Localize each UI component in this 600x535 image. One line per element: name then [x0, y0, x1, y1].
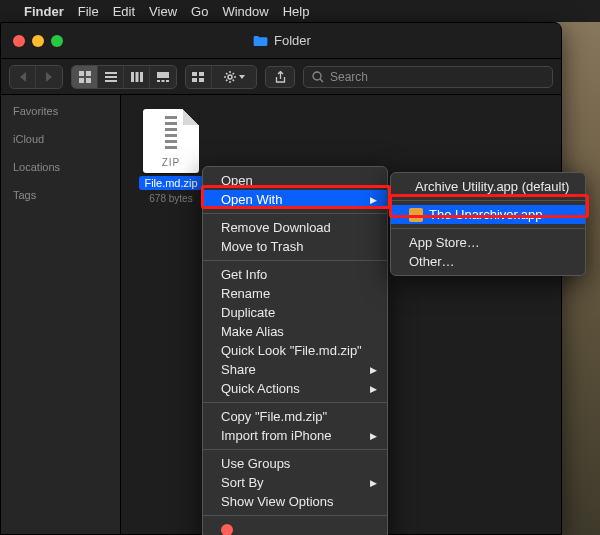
open-with-submenu: Archive Utility.app (default) The Unarch…	[390, 172, 586, 276]
svg-rect-6	[105, 80, 117, 82]
ctx-make-alias[interactable]: Make Alias	[203, 322, 387, 341]
submenu-arrow-icon: ▶	[370, 478, 377, 488]
list-view-button[interactable]	[98, 66, 124, 88]
app-name[interactable]: Finder	[24, 4, 64, 19]
submenu-arrow-icon: ▶	[370, 431, 377, 441]
ctx-separator	[203, 402, 387, 403]
svg-rect-12	[162, 80, 165, 82]
ctx-separator	[203, 449, 387, 450]
open-with-app-store[interactable]: App Store…	[391, 233, 585, 252]
ctx-show-view-options[interactable]: Show View Options	[203, 492, 387, 511]
svg-rect-4	[105, 72, 117, 74]
ctx-use-groups[interactable]: Use Groups	[203, 454, 387, 473]
folder-icon	[253, 35, 268, 47]
sidebar-section-tags[interactable]: Tags	[13, 189, 108, 201]
svg-rect-13	[166, 80, 169, 82]
search-field[interactable]: Search	[303, 66, 553, 88]
svg-rect-9	[140, 72, 143, 82]
nav-buttons	[9, 65, 63, 89]
ctx-separator	[203, 515, 387, 516]
ctx-share[interactable]: Share▶	[203, 360, 387, 379]
file-size-label: 678 bytes	[149, 193, 192, 204]
window-title: Folder	[274, 33, 311, 48]
svg-rect-8	[135, 72, 138, 82]
menu-go[interactable]: Go	[191, 4, 208, 19]
minimize-button[interactable]	[32, 35, 44, 47]
ctx-separator	[203, 213, 387, 214]
context-menu: Open Open With▶ Remove Download Move to …	[202, 166, 388, 535]
ctx-open-with[interactable]: Open With▶	[203, 190, 387, 209]
traffic-lights	[1, 35, 63, 47]
sidebar-section-favorites[interactable]: Favorites	[13, 105, 108, 117]
back-button[interactable]	[10, 66, 36, 88]
file-name-label: File.md.zip	[139, 176, 202, 190]
svg-rect-0	[79, 71, 84, 76]
close-button[interactable]	[13, 35, 25, 47]
svg-rect-3	[86, 78, 91, 83]
svg-rect-14	[192, 72, 197, 76]
open-with-archive-utility[interactable]: Archive Utility.app (default)	[391, 177, 585, 196]
titlebar: Folder	[1, 23, 561, 59]
ctx-duplicate[interactable]: Duplicate	[203, 303, 387, 322]
search-icon	[312, 71, 324, 83]
svg-rect-7	[131, 72, 134, 82]
svg-rect-5	[105, 76, 117, 78]
view-mode-segment	[71, 65, 177, 89]
column-view-button[interactable]	[124, 66, 150, 88]
svg-point-18	[228, 75, 232, 79]
submenu-arrow-icon: ▶	[370, 365, 377, 375]
macos-menubar: Finder File Edit View Go Window Help	[0, 0, 600, 22]
submenu-arrow-icon: ▶	[370, 384, 377, 394]
svg-rect-11	[157, 80, 160, 82]
tag-dot-red-icon	[221, 524, 233, 536]
submenu-arrow-icon: ▶	[370, 195, 377, 205]
zoom-button[interactable]	[51, 35, 63, 47]
file-item[interactable]: ZIP File.md.zip 678 bytes	[135, 109, 207, 204]
ctx-open[interactable]: Open	[203, 171, 387, 190]
forward-button[interactable]	[36, 66, 62, 88]
toolbar: Search	[1, 59, 561, 95]
svg-rect-2	[79, 78, 84, 83]
ctx-quick-actions[interactable]: Quick Actions▶	[203, 379, 387, 398]
menu-view[interactable]: View	[149, 4, 177, 19]
sidebar: Favorites iCloud Locations Tags	[1, 95, 121, 534]
ctx-separator	[391, 200, 585, 201]
ctx-remove-download[interactable]: Remove Download	[203, 218, 387, 237]
ctx-quick-look[interactable]: Quick Look "File.md.zip"	[203, 341, 387, 360]
svg-rect-10	[157, 72, 169, 78]
sidebar-section-locations[interactable]: Locations	[13, 161, 108, 173]
file-type-badge: ZIP	[143, 157, 199, 168]
group-button[interactable]	[186, 66, 212, 88]
menu-window[interactable]: Window	[222, 4, 268, 19]
ctx-tag-colors[interactable]	[203, 520, 387, 535]
ctx-import-iphone[interactable]: Import from iPhone▶	[203, 426, 387, 445]
ctx-copy[interactable]: Copy "File.md.zip"	[203, 407, 387, 426]
ctx-separator	[391, 228, 585, 229]
zip-file-icon: ZIP	[143, 109, 199, 173]
ctx-get-info[interactable]: Get Info	[203, 265, 387, 284]
ctx-rename[interactable]: Rename	[203, 284, 387, 303]
menu-help[interactable]: Help	[283, 4, 310, 19]
open-with-other[interactable]: Other…	[391, 252, 585, 271]
menu-edit[interactable]: Edit	[113, 4, 135, 19]
share-button[interactable]	[265, 66, 295, 88]
svg-line-20	[320, 79, 323, 82]
ctx-sort-by[interactable]: Sort By▶	[203, 473, 387, 492]
ctx-move-to-trash[interactable]: Move to Trash	[203, 237, 387, 256]
sidebar-section-icloud[interactable]: iCloud	[13, 133, 108, 145]
svg-point-19	[313, 72, 321, 80]
icon-view-button[interactable]	[72, 66, 98, 88]
svg-rect-17	[199, 78, 204, 82]
gallery-view-button[interactable]	[150, 66, 176, 88]
open-with-the-unarchiver[interactable]: The Unarchiver.app	[391, 205, 585, 224]
svg-rect-16	[199, 72, 204, 76]
svg-rect-15	[192, 78, 197, 82]
svg-rect-1	[86, 71, 91, 76]
action-menu-button[interactable]	[212, 66, 256, 88]
unarchiver-icon	[409, 208, 423, 222]
menu-file[interactable]: File	[78, 4, 99, 19]
ctx-separator	[203, 260, 387, 261]
search-placeholder: Search	[330, 70, 368, 84]
group-action-segment	[185, 65, 257, 89]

####

*WORK TO COMPLETE*. Transcribe all the lines above exactly; any image among them is skipped.

*WRITTEN ANSWER*.
Localize each UI component in this 600x535 image. One line per element: name then [x0, y0, x1, y1].
open-with-submenu: Archive Utility.app (default) The Unarch…	[390, 172, 586, 276]
svg-rect-6	[105, 80, 117, 82]
ctx-make-alias[interactable]: Make Alias	[203, 322, 387, 341]
submenu-arrow-icon: ▶	[370, 478, 377, 488]
list-view-button[interactable]	[98, 66, 124, 88]
app-name[interactable]: Finder	[24, 4, 64, 19]
submenu-arrow-icon: ▶	[370, 431, 377, 441]
ctx-separator	[203, 402, 387, 403]
svg-rect-12	[162, 80, 165, 82]
ctx-separator	[203, 449, 387, 450]
open-with-app-store[interactable]: App Store…	[391, 233, 585, 252]
ctx-show-view-options[interactable]: Show View Options	[203, 492, 387, 511]
svg-rect-4	[105, 72, 117, 74]
ctx-use-groups[interactable]: Use Groups	[203, 454, 387, 473]
folder-icon	[253, 35, 268, 47]
sidebar-section-tags[interactable]: Tags	[13, 189, 108, 201]
svg-rect-13	[166, 80, 169, 82]
search-field[interactable]: Search	[303, 66, 553, 88]
svg-rect-9	[140, 72, 143, 82]
nav-buttons	[9, 65, 63, 89]
ctx-separator	[203, 515, 387, 516]
ctx-share[interactable]: Share▶	[203, 360, 387, 379]
file-size-label: 678 bytes	[149, 193, 192, 204]
window-title: Folder	[274, 33, 311, 48]
svg-rect-8	[135, 72, 138, 82]
menu-go[interactable]: Go	[191, 4, 208, 19]
minimize-button[interactable]	[32, 35, 44, 47]
ctx-separator	[203, 213, 387, 214]
context-menu: Open Open With▶ Remove Download Move to …	[202, 166, 388, 535]
ctx-open-with[interactable]: Open With▶	[203, 190, 387, 209]
traffic-lights	[1, 35, 63, 47]
sidebar-section-favorites[interactable]: Favorites	[13, 105, 108, 117]
back-button[interactable]	[10, 66, 36, 88]
file-name-label: File.md.zip	[139, 176, 202, 190]
svg-rect-0	[79, 71, 84, 76]
close-button[interactable]	[13, 35, 25, 47]
svg-rect-3	[86, 78, 91, 83]
svg-rect-14	[192, 72, 197, 76]
open-with-archive-utility[interactable]: Archive Utility.app (default)	[391, 177, 585, 196]
titlebar: Folder	[1, 23, 561, 59]
ctx-duplicate[interactable]: Duplicate	[203, 303, 387, 322]
search-icon	[312, 71, 324, 83]
svg-rect-7	[131, 72, 134, 82]
svg-rect-5	[105, 76, 117, 78]
view-mode-segment	[71, 65, 177, 89]
column-view-button[interactable]	[124, 66, 150, 88]
svg-point-18	[228, 75, 232, 79]
submenu-arrow-icon: ▶	[370, 365, 377, 375]
macos-menubar: Finder File Edit View Go Window Help	[0, 0, 600, 22]
submenu-arrow-icon: ▶	[370, 384, 377, 394]
svg-rect-11	[157, 80, 160, 82]
tag-dot-red-icon	[221, 524, 233, 536]
submenu-arrow-icon: ▶	[370, 195, 377, 205]
zoom-button[interactable]	[51, 35, 63, 47]
file-item[interactable]: ZIP File.md.zip 678 bytes	[135, 109, 207, 204]
ctx-open[interactable]: Open	[203, 171, 387, 190]
forward-button[interactable]	[36, 66, 62, 88]
toolbar: Search	[1, 59, 561, 95]
svg-rect-2	[79, 78, 84, 83]
ctx-quick-actions[interactable]: Quick Actions▶	[203, 379, 387, 398]
menu-view[interactable]: View	[149, 4, 177, 19]
sidebar: Favorites iCloud Locations Tags	[1, 95, 121, 534]
ctx-separator	[391, 200, 585, 201]
ctx-remove-download[interactable]: Remove Download	[203, 218, 387, 237]
ctx-quick-look[interactable]: Quick Look "File.md.zip"	[203, 341, 387, 360]
svg-rect-10	[157, 72, 169, 78]
sidebar-section-locations[interactable]: Locations	[13, 161, 108, 173]
file-type-badge: ZIP	[143, 157, 199, 168]
group-button[interactable]	[186, 66, 212, 88]
menu-window[interactable]: Window	[222, 4, 268, 19]
ctx-tag-colors[interactable]	[203, 520, 387, 535]
ctx-import-iphone[interactable]: Import from iPhone▶	[203, 426, 387, 445]
ctx-copy[interactable]: Copy "File.md.zip"	[203, 407, 387, 426]
ctx-separator	[391, 228, 585, 229]
zip-file-icon: ZIP	[143, 109, 199, 173]
ctx-get-info[interactable]: Get Info	[203, 265, 387, 284]
ctx-rename[interactable]: Rename	[203, 284, 387, 303]
menu-help[interactable]: Help	[283, 4, 310, 19]
open-with-other[interactable]: Other…	[391, 252, 585, 271]
menu-edit[interactable]: Edit	[113, 4, 135, 19]
share-button[interactable]	[265, 66, 295, 88]
svg-line-20	[320, 79, 323, 82]
ctx-sort-by[interactable]: Sort By▶	[203, 473, 387, 492]
ctx-move-to-trash[interactable]: Move to Trash	[203, 237, 387, 256]
sidebar-section-icloud[interactable]: iCloud	[13, 133, 108, 145]
svg-point-19	[313, 72, 321, 80]
icon-view-button[interactable]	[72, 66, 98, 88]
svg-rect-17	[199, 78, 204, 82]
gallery-view-button[interactable]	[150, 66, 176, 88]
open-with-the-unarchiver[interactable]: The Unarchiver.app	[391, 205, 585, 224]
svg-rect-16	[199, 72, 204, 76]
svg-rect-15	[192, 78, 197, 82]
svg-rect-1	[86, 71, 91, 76]
action-menu-button[interactable]	[212, 66, 256, 88]
unarchiver-icon	[409, 208, 423, 222]
menu-file[interactable]: File	[78, 4, 99, 19]
ctx-separator	[203, 260, 387, 261]
search-placeholder: Search	[330, 70, 368, 84]
group-action-segment	[185, 65, 257, 89]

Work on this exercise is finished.